To undertake PGD/PGS, there is a minimal need for the removal of one cell, as one cannot currently circumvent the donation of a cell nucleus for the genetic evaluation of the embryo. However, after a few years of practice with single-cell biopsy, some groups began performing the routine biopsy of two cells (Donoso et al., 2007). There are several premises for doing so, among which is the practicality of providing a confirmed result with the analysis of two cells. This is particularly important in view of current limitations in diagnostic technologies with several studies reporting a range of error rates between 1 and 10% (ASRM Practice Committee, 2006). But even at its lowest level and in the hands of the most successful groups, a misdiagnosis is not an acceptable outcome for any patients undergoing PGD cycles. False-negatives result in the transfer of genetically inflicted embryos, and false-positives reduce the number of embryos available during a given cycle. When identified, errors are devastating to patients and all parties involved, so greatest efforts must be placed on ideally avoiding them altogether. For the highest standards of clinical care to be maintained, it is imperative that diagnosis be efficient and accurate (PGDIS, 2004; Thornhill et al., 2005). Sources of errors include technological and biological ones (Lewis et al., 2001). Errors may arise during the FISH fixation, staining and evaluation steps (Cohen et al., 2007; Munné et al., 2007). Biologically, the accuracy of diagnosis can be complicated by the existence of mosaicism in the early human embryo; indeed, a rather large proportion of embryos appear made up of blastomeres of different chromosomal constituencies (reviewed by Donoso et al., 2007). Given current technical limitations and confounding factors, increased accuracy may be gained from testing two cells.
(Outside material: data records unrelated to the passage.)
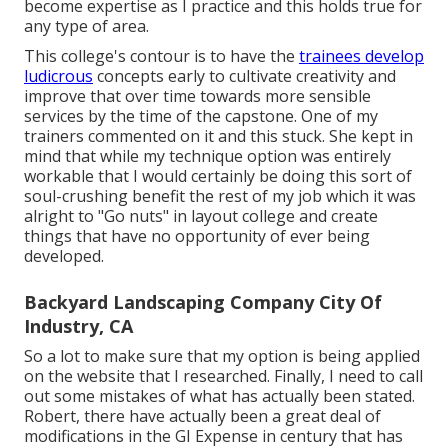
become expertise as I practice and this holds true for
any type of area.
This college's contour is to have the
trainees develop
ludicrous
concepts early to cultivate creativity and
improve that over time towards more sensible
services by the time of the capstone. One of my
trainers commented on it and this stuck. She kept in
mind that while my technique option was entirely
workable that I would certainly be doing this sort of
soul-crushing benefit the rest of my job which it was
alright to "Go nuts" in layout college and create
things that have no opportunity of ever being
developed.
Backyard Landscaping Company City Of
Industry, CA
So a lot to make sure that my option is being applied
on the website that I researched. Finally, I need to call
out some mistakes of what has actually been stated.
Robert, there have actually been a great deal of
modifications in the GI Expense in century that has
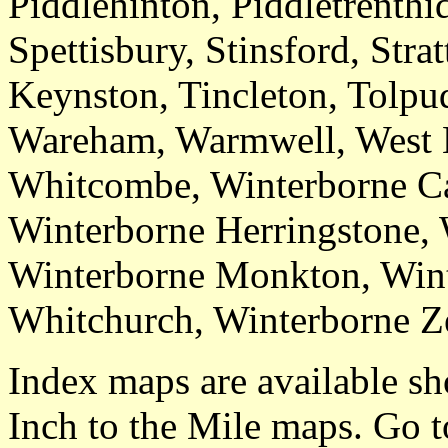
Piddlehinton, Piddletrenth
Spettisbury, Stinsford, Stra
Keynston, Tincleton, Tolpu
Wareham, Warmwell, West K
Whitcombe, Winterborne Ca
Winterborne Herringstone, 
Winterborne Monkton, Win
Whitchurch, Winterborne Z
Index maps are available sh
Inch to the Mile maps. Go 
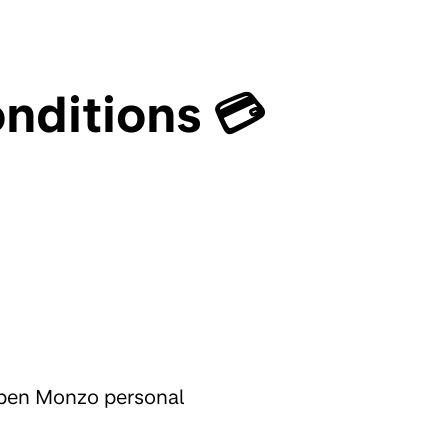
nditions 💳
 open Monzo personal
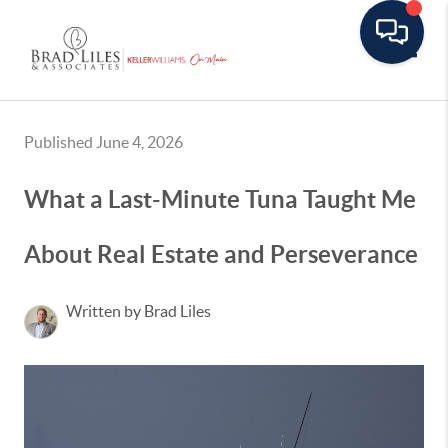
Toggle
Published June 4, 2026
What a Last-Minute Tuna Taught Me
About Real Estate and Perseverance
Written by Brad Liles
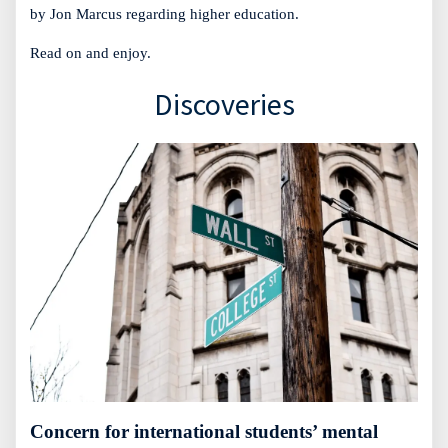
by Jon Marcus regarding higher education.
Read on and enjoy.
Discoveries
Concern for international students’ mental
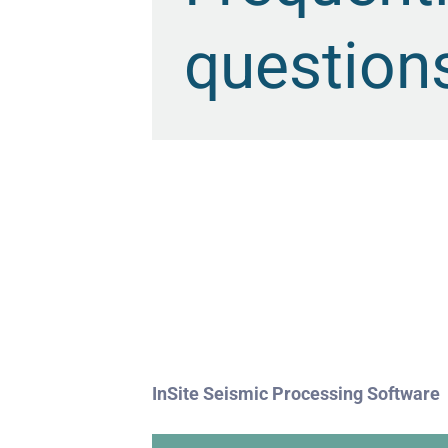
question
InSite Seismic Processing Software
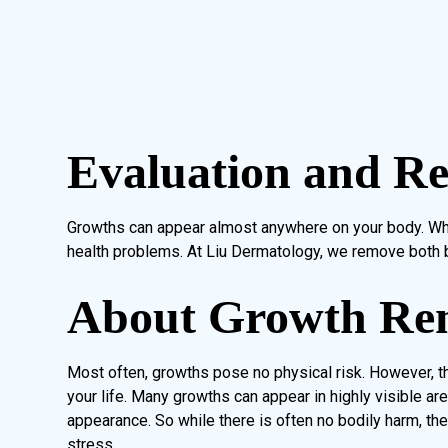
Evaluation and R
Growths can appear almost anywhere on your body. Wh
health problems. At Liu Dermatology, we remove both 
About Growth Re
Most often, growths pose no physical risk. However, t
your life. Many growths can appear in highly visible are
appearance. So while there is often no bodily harm, th
stress.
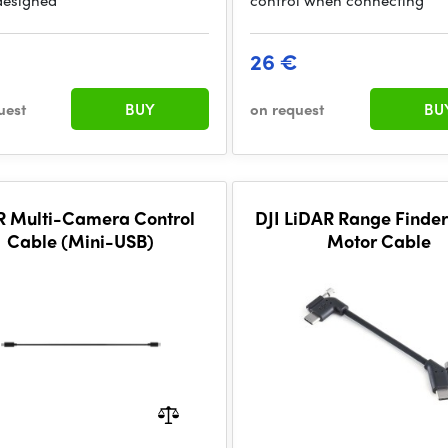
designed
control when connecting
26 €
uest
BUY
on request
BU
 R Multi-Camera Control
DJI LiDAR Range Finde
Cable (Mini-USB)
Motor Cable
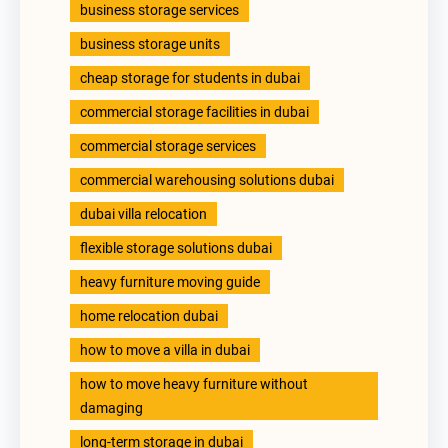
business storage services
business storage units
cheap storage for students in dubai
commercial storage facilities in dubai
commercial storage services
commercial warehousing solutions dubai
dubai villa relocation
flexible storage solutions dubai
heavy furniture moving guide
home relocation dubai
how to move a villa in dubai
how to move heavy furniture without
damaging
long-term storage in dubai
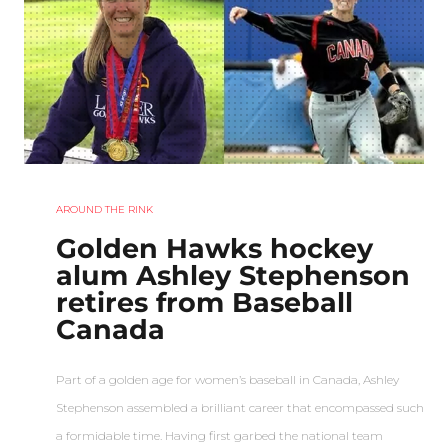
AROUND THE RINK
Golden Hawks hockey
alum Ashley Stephenson
retires from Baseball
Canada
Part of a golden age for women’s baseball in Canada, Ashley
Stephenson assembled a brilliant career that encompassed such
a formidable time. Having first garbed the national team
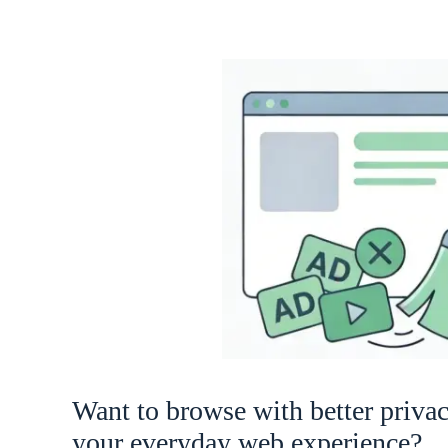
Want to browse with better priva
your everyday web experience?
Benefits aside, there may be developmental handicaps resulting from the removal of one-third to one-fourth of the cellular mass of an embryo. There is a clinical divide in the use of one- versus two-cell biopsy. The prominent centers in the USA largely advocate and practice the removal of a single cell, while several European groups routinely employ two-cell biopsy (Donoso et al., 2007). However, it is interesting to acknowledge that one-fourth of US clinics report on the biopsy of two cells (Baruch et al., 2007). In addition, groups in the Netherlands and Spain performed either one- or two-cell biopsy depending on the quality of Day 3 embryos (Donoso et al., 2007; Mastenbroek et al., 2007). Some centers may also resort to a combination of one- and two-cell removal, not by design but rather based on the success of cell removal at the time of biopsy. This lack of consensus on the number of cells to biopsy is also evident in published PGD practice guidelines (PGDIS, 2004; Thornhill et al., 2005).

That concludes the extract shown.